Why this matters
Most ML systems need scheduled or one-off batch inference: nightly scoring, weekly backfills, or temporary reprocessing after a model update. Kubernetes Jobs and CronJobs give you reliable execution, retries, scaling, resource limits, and automatic cleanup—all essential for robust MLOps.
- Run large predictions as parallel shards.
- Schedule off-peak jobs to save cost.
- Retry failures safely without re-running everything.
- Track status, logs, and outcomes for auditability.
Who this is for
- MLOps engineers deploying batch inference on Kubernetes.
- Data scientists moving prototypes to production in clusters.
- Platform engineers standardizing ML batch patterns.
Prerequisites
- Comfort with basic Kubernetes objects (Pods, Deployments, Namespaces).

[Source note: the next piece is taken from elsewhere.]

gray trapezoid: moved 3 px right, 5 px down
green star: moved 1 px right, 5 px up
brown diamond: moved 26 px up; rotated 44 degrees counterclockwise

- Can build and push a container image with your inference code.
- Basic YAML editing and using kubectl.
Concept explained simply
A Job runs a finite task until it completes. Think: “Do this work and finish.” A CronJob runs a Job on a schedule. Think: “Do this same task every night at 02:00.”
Mental model
- Job = a checklist with N boxes (completions). parallelism = how many boxes you check at once.
- CronJob = a calendar that creates a new Job at specific times.
- Retries/backoff = what happens if a box fails; Kubernetes tries again up to backoffLimit.
- Cleanup (ttlSecondsAfterFinished) = auto-remove completed Jobs after a delay.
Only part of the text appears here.